*** INFORMATION ***

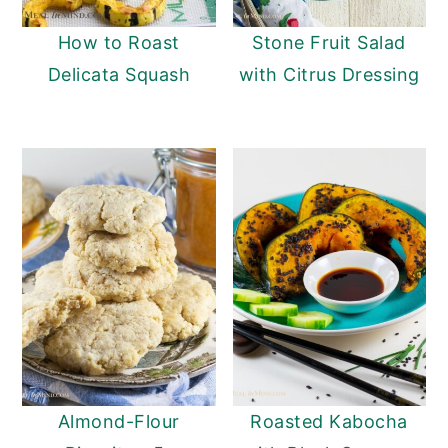
How to Roast
Stone Fruit Salad
Delicata Squash
with Citrus Dressing
Almond-Flour
Roasted Kabocha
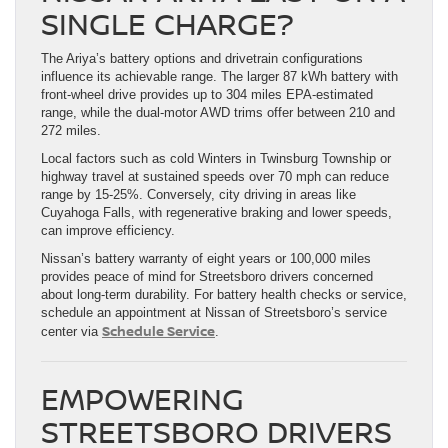
SINGLE CHARGE?
The Ariya’s battery options and drivetrain configurations
influence its achievable range. The larger 87 kWh battery with
front-wheel drive provides up to 304 miles EPA-estimated
range, while the dual-motor AWD trims offer between 210 and
272 miles.
Local factors such as cold Winters in Twinsburg Township or
highway travel at sustained speeds over 70 mph can reduce
range by 15-25%. Conversely, city driving in areas like
Cuyahoga Falls, with regenerative braking and lower speeds,
can improve efficiency.
Nissan’s battery warranty of eight years or 100,000 miles
provides peace of mind for Streetsboro drivers concerned
about long-term durability. For battery health checks or service,
schedule an appointment at Nissan of Streetsboro’s service
Schedule Service
center via
.
EMPOWERING
STREETSBORO DRIVERS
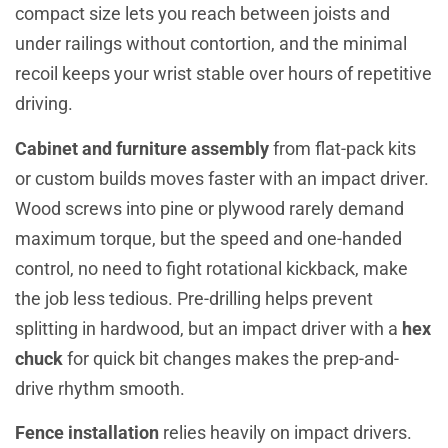
compact size lets you reach between joists and
under railings without contortion, and the minimal
recoil keeps your wrist stable over hours of repetitive
driving.
Cabinet and furniture assembly
from flat-pack kits
or custom builds moves faster with an impact driver.
Wood screws into pine or plywood rarely demand
maximum torque, but the speed and one-handed
control, no need to fight rotational kickback, make
the job less tedious. Pre-drilling helps prevent
splitting in hardwood, but an impact driver with a
hex
chuck
for quick bit changes makes the prep-and-
drive rhythm smooth.
Fence installation
relies heavily on impact drivers.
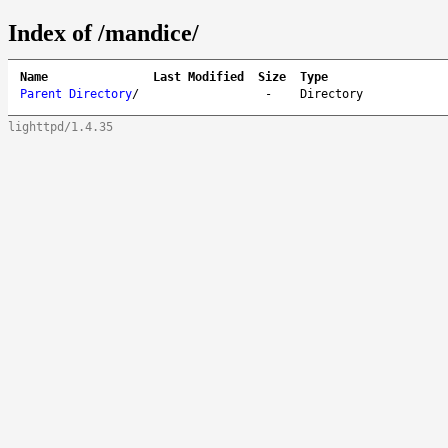
Index of /mandice/
Name
Last Modified
Size
Type
Parent Directory
/
-
Directory
lighttpd/1.4.35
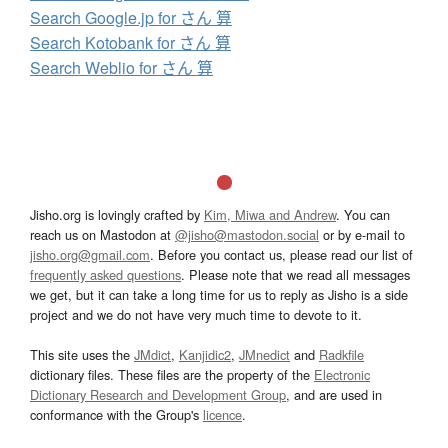
Search Google.jp for さん 算
Search Kotobank for さん 算
Search Weblio for さん 算
Jisho.org is lovingly crafted by
Kim, Miwa and Andrew
. You can
reach us on Mastodon at
@jisho@mastodon.social
or by e-mail to
jisho.org@gmail.com
. Before you contact us, please read our list of
frequently asked questions
. Please note that we read all messages
we get, but it can take a long time for us to reply as Jisho is a side
project and we do not have very much time to devote to it.
This site uses the
JMdict
,
Kanjidic2
,
JMnedict
and
Radkfile
dictionary files. These files are the property of the
Electronic
Dictionary Research and Development Group
, and are used in
conformance with the Group's
licence
.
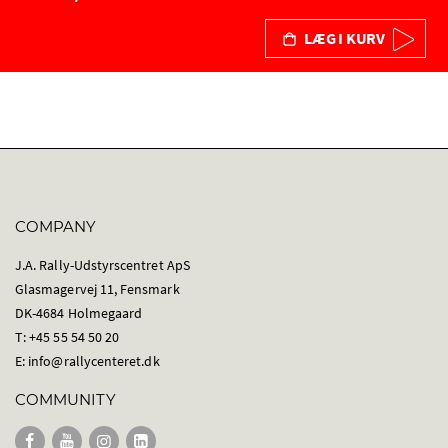
LÆG I KURV
COMPANY
J.A. Rally-Udstyrscentret ApS
Glasmagervej 11, Fensmark
DK-4684 Holmegaard
T: +45 55 54 50 20
E:
info@rallycenteret.dk
COMMUNITY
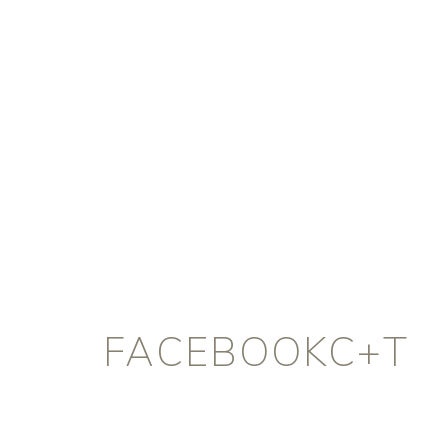
FACEBOOKC+T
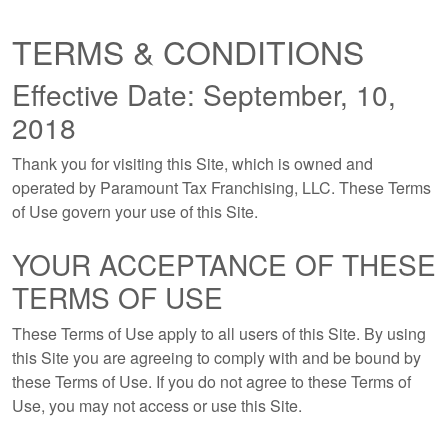
TERMS & CONDITIONS
Effective Date: September, 10,
2018
Thank you for visiting this Site, which is owned and
operated by Paramount Tax Franchising, LLC. These Terms
of Use govern your use of this Site.
YOUR ACCEPTANCE OF THESE
TERMS OF USE
These Terms of Use apply to all users of this Site. By using
this Site you are agreeing to comply with and be bound by
these Terms of Use. If you do not agree to these Terms of
Use, you may not access or use this Site.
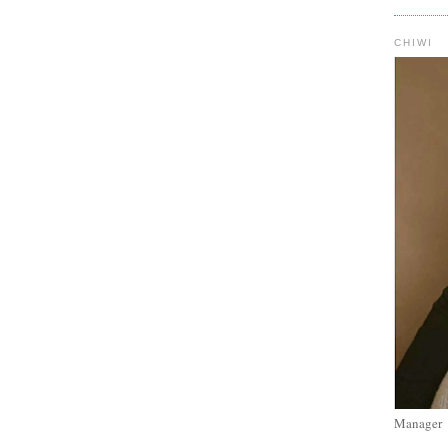
CHIWI
Manager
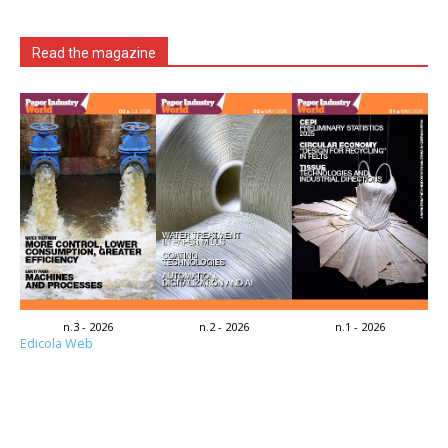
Read the magazine
n.3 - 2026
n.2 - 2026
n.1 - 2026
Edicola Web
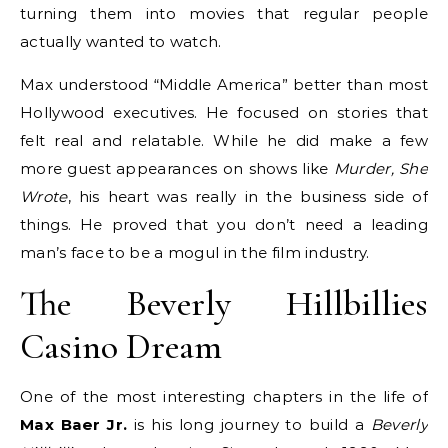
turning them into movies that regular people
actually wanted to watch.
Max understood “Middle America” better than most
Hollywood executives. He focused on stories that
felt real and relatable. While he did make a few
more guest appearances on shows like
Murder, She
Wrote
, his heart was really in the business side of
things. He proved that you don’t need a leading
man’s face to be a mogul in the film industry.
The Beverly Hillbillies
Casino Dream
One of the most interesting chapters in the life of
Max Baer Jr.
is his long journey to build a
Beverly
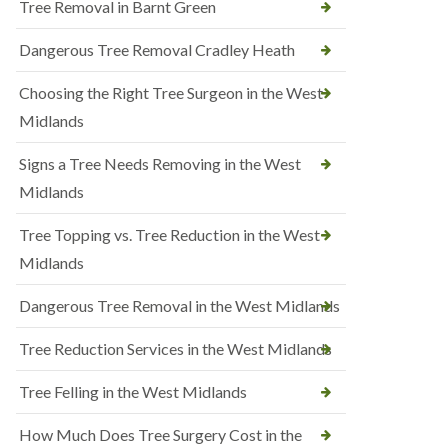
Tree Removal in Barnt Green
Dangerous Tree Removal Cradley Heath
Choosing the Right Tree Surgeon in the West
Midlands
Signs a Tree Needs Removing in the West
Midlands
Tree Topping vs. Tree Reduction in the West
Midlands
Dangerous Tree Removal in the West Midlands
Tree Reduction Services in the West Midlands
Tree Felling in the West Midlands
How Much Does Tree Surgery Cost in the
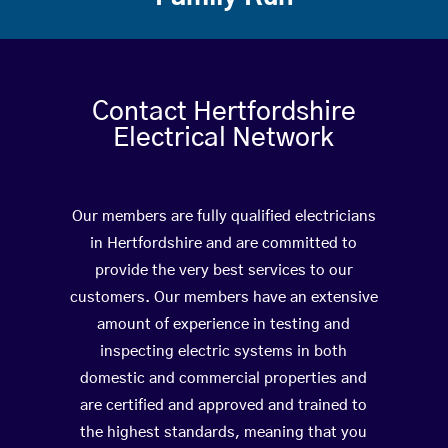
Contact Hertfordshire
Electrical Network
Our members are fully qualified electricians
in Hertfordshire and are committed to
provide the very best services to our
customers. Our members have an extensive
amount of experience in testing and
inspecting electric systems in both
domestic and commercial properties and
are certified and approved and trained to
the highest standards, meaning that you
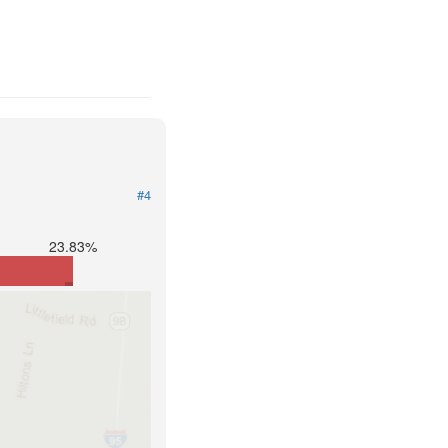
#4
23.83%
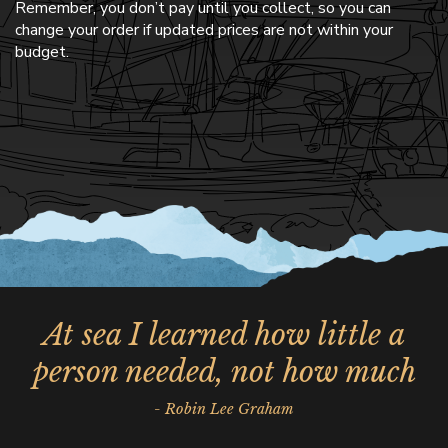
Remember, you don’t pay until you collect, so you can
change your order if updated prices are not within your
budget.
At sea I learned how little a
person needed, not how much
- Robin Lee Graham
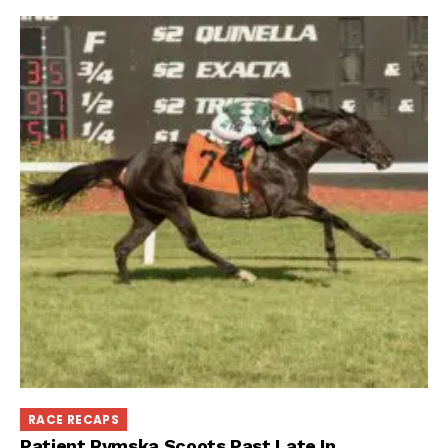
RACE RECAPS
Patient Rymska Scoots Past Late In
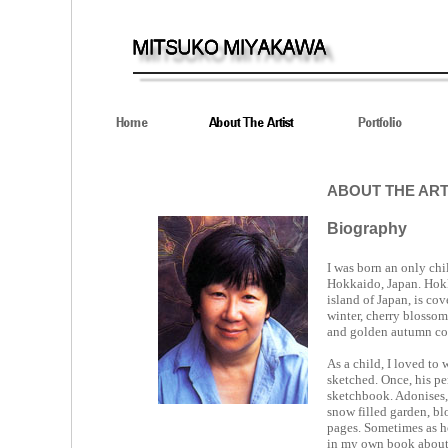
ABOUT THE ART
Biography
I was born an only chi
Hokkaido, Japan. Hokk
island of Japan, is co
winter, cherry blossom 
and golden autumn colo
As a child, I loved to 
sketched. Once, his pen
sketchbook. Adonises, t
snow filled garden, b
pages. Sometimes as h
in my own book about 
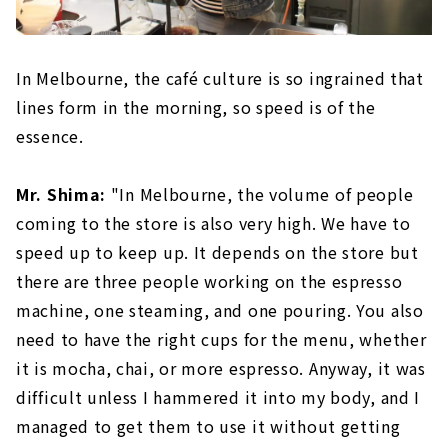
In Melbourne, the café culture is so ingrained that
lines form in the morning, so speed is of the
essence.
Mr. Shima:
"In Melbourne, the volume of people
coming to the store is also very high. We have to
speed up to keep up. It depends on the store but
there are three people working on the espresso
machine, one steaming, and one pouring. You also
need to have the right cups for the menu, whether
it is mocha, chai, or more espresso. Anyway, it was
difficult unless I hammered it into my body, and I
managed to get them to use it without getting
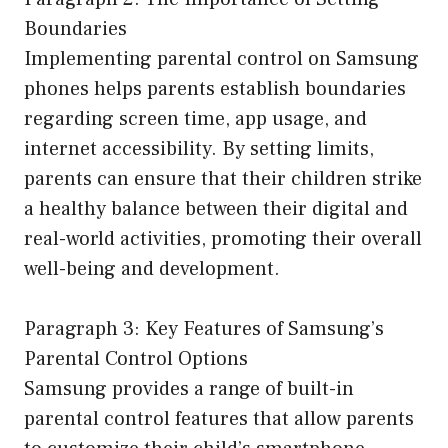
Boundaries
Implementing parental control on Samsung
phones helps parents establish boundaries
regarding screen time, app usage, and
internet accessibility. By setting limits,
parents can ensure that their children strike
a healthy balance between their digital and
real-world activities, promoting their overall
well-being and development.
Paragraph 3: Key Features of Samsung’s
Parental Control Options
Samsung provides a range of built-in
parental control features that allow parents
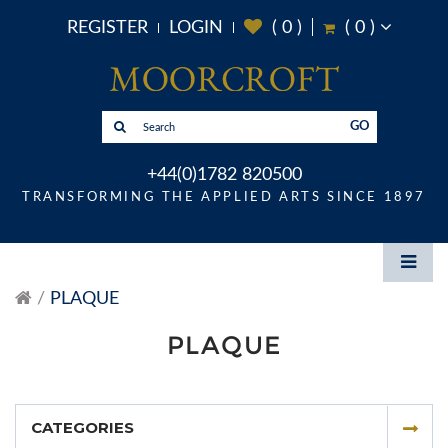
REGISTER
LOGIN
(
0
)
(
0
)
GO
+44(0)1782 820500
TRANSFORMING THE APPLIED ARTS SINCE 1897
PLAQUE
PLAQUE
CATEGORIES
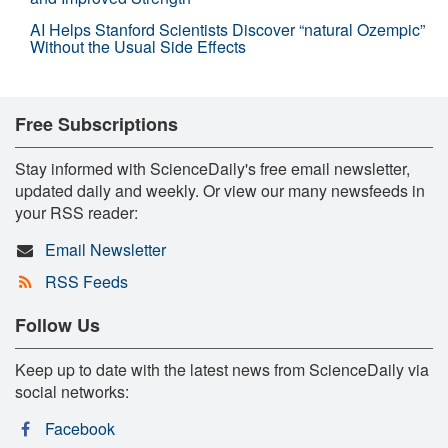
AI Helps Stanford Scientists Discover “natural Ozempic”
Without the Usual Side Effects
Free Subscriptions
Stay informed with ScienceDaily's free email newsletter,
updated daily and weekly. Or view our many newsfeeds in
your RSS reader:
Email Newsletter
RSS Feeds
Follow Us
Keep up to date with the latest news from ScienceDaily via
social networks:
Facebook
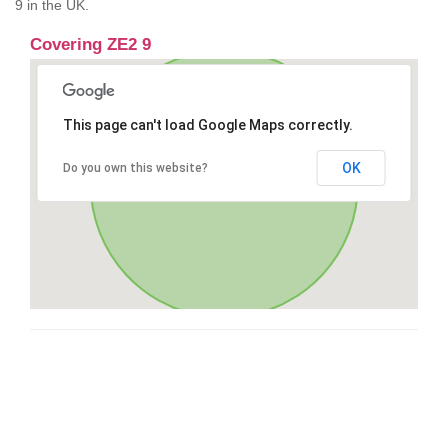
9 in the UK.
Covering ZE2 9
This page can't load Google Maps correctly.
OK
Do you own this website?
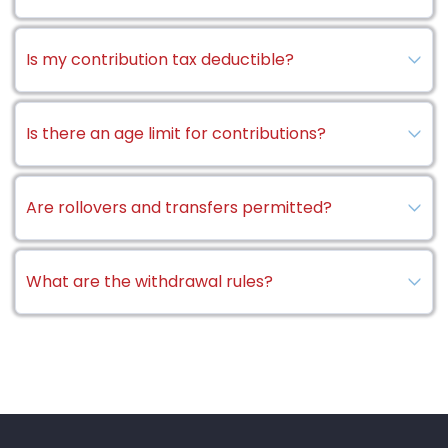
Is my contribution tax deductible?
Is there an age limit for contributions?
Are rollovers and transfers permitted?
What are the withdrawal rules?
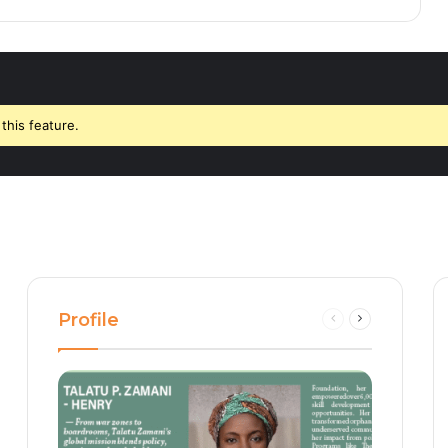
this feature.
Profile
Previous
Next
page
page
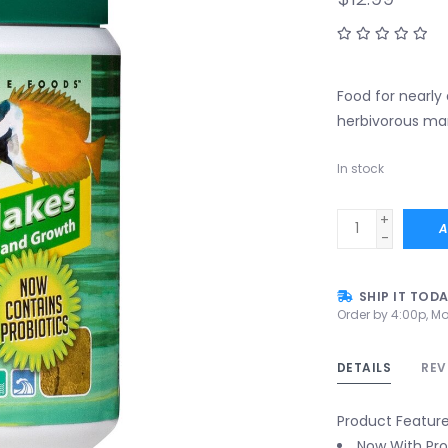
Food for nearly
herbivorous mar
In stock
+
A
-
SHIP IT TOD
Order by 4:00p, Mo
DETAILS
REV
Product Featur
Now With Pro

*** End of INFORMATION ***

→ WHAT NEEDS TO BE DONE
Give again, word for word, every line from the top of the data above to the line holding "or by e-mail to", inclusive, with the pictures left out.

→ PROBLEM SOLUTION
How to Roast
Stone Fruit Salad
Delicata Squash
with Citrus Dressing
Almond-Flour
Roasted Kabocha
SINGLE CHARGE?
The Ariya’s battery options and drivetrain configurations
influence its achievable range. The larger 87 kWh battery with
front-wheel drive provides up to 304 miles EPA-estimated
range, while the dual-motor AWD trims offer between 210 and
272 miles.
Local factors such as cold Winters in Twinsburg Township or
highway travel at sustained speeds over 70 mph can reduce
range by 15-25%. Conversely, city driving in areas like
Cuyahoga Falls, with regenerative braking and lower speeds,
can improve efficiency.
Nissan’s battery warranty of eight years or 100,000 miles
provides peace of mind for Streetsboro drivers concerned
about long-term durability. For battery health checks or service,
schedule an appointment at Nissan of Streetsboro’s service
Schedule Service
center via
.
EMPOWERING
STREETSBORO DRIVERS
compact size lets you reach between joists and
under railings without contortion, and the minimal
recoil keeps your wrist stable over hours of repetitive
driving.
Cabinet and furniture assembly
from flat-pack kits
or custom builds moves faster with an impact driver.
Wood screws into pine or plywood rarely demand
maximum torque, but the speed and one-handed
control, no need to fight rotational kickback, make
the job less tedious. Pre-drilling helps prevent
splitting in hardwood, but an impact driver with a
hex
chuck
for quick bit changes makes the prep-and-
drive rhythm smooth.
Fence installation
relies heavily on impact drivers.
Index of /mandice/
Name
Last Modified
Size
Type
Parent Directory
/
-
Directory
lighttpd/1.4.35
Search Google.jp for さん 算
Search Kotobank for さん 算
Search Weblio for さん 算
Jisho.org is lovingly crafted by
Kim, Miwa and Andrew
. You can
reach us on Mastodon at
@jisho@mastodon.social
or by e-mail to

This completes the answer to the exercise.